De acordo com Mihaly Csikszentmihalyi, psicólogo que dedicou grande parte de suas pesquisas ao entendimento da criatividade, para que ela se traduza em ações concretas, o ambiente em que seu autor está inserido precisa, em algum nível, desejar ou defender as novas ideias propostas.

Ou seja, essas ideias precisam ser percebidas como úteis e valiosas. Esse pensamento vai ao encontro da minha constatação de que a atitude dos gestores escolares é também um elemento decisivo para que a escola se abra a inovações.

Nos casos mais emblemáticos de educação inclusiva que conheci até hoje, a direção expressava um nítido compromisso com a garantia do direito dos estudantes com deficiência e exercia uma liderança capaz de reverberar essa agenda para toda a comunidade.

Em certas ocasiões, o próprio gestor demonstrava ser criativo na forma como articulava soluções com sua equipe, com o entorno e com o poder público.

Vivemos um momento em que criatividade deixou de ser um tema estratégico apenas para quem atua em áreas como ciência, tecnologia, comunicação e entretenimento.

Criatividade é hoje um tema substancial para muitos outros universos, como o da escola. E para que ela tenha condições de aflorar, precisamos inserir no cotidiano das instituições de ensino, de forma intencional, desafios que engajem o aluno, o educador e o gestor.

Isso corresponde a garantir espaço para o risco, para o erro e para a inovação. A escola para todos, aquela que sonhamos, só vingará se assumir a criatividade como um potente catalisador para o cumprimento de sua nobre missão.

(*) Rodrigo Hübner Mendes é professor e pesquisador sobre educação inclusiva. Há 25 anos, fundou o Instituto Rodrigo Mendes, que desenvolve pesquisas e programas de formação em diversas partes do mundo.

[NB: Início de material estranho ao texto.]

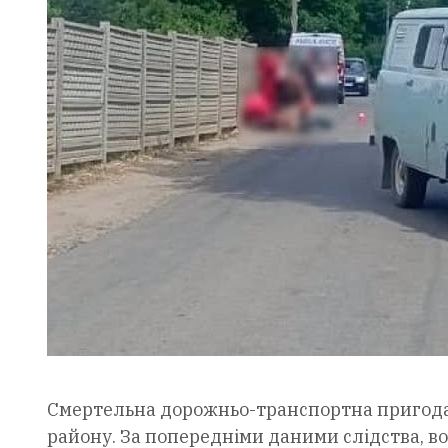
Смертельна дорожньо-транспортна пригода 
району. За попередніми даними слідства, во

[1] Todos físicos que se dedicam ao tema: Eder P. Camargo, professor da Universidade Estadual Paulista (Unesp), foi a primeira pessoa cega a conquistar o título de livre-docência no Brasil e é considerado uma referência no assunto; Jorge A. C. Brasil, professor da Universidade Federal do Para (UFPA), explorou a questão em seu trabalho de conclusão de curso “Propostas de ensino de Física para alunos com deficiência visual” (2004); Simone Frahia, também professora na UFPA, tem entre suas principais linhas de pesquisa as abordagens inclusivas para o ensino de física.
[2] Todas as experiências mencionadas nesse artigo foram publicadas e podem ser acessadas no portal diversa.org.br
[3] Segunda competência geral da BNCC: Exercitar a curiosidade intelectual e recorrer à abordagem própria das ciências, incluindo a investigação, a reflexão, a análise crítica, a imaginação e a criatividade, para investigar causas, elaborar e testar hipóteses, formular e resolver problemas e criar soluções (inclusive tecnológicas) com base nos conhecimentos das diferentes áreas.
[4] Fundado pelo filósofo Nelson Goodman na Harvard Graduate School of Education, o Project Zero nasceu em 1967 com uma organização focada na compreensão da aprendizagem através das artes.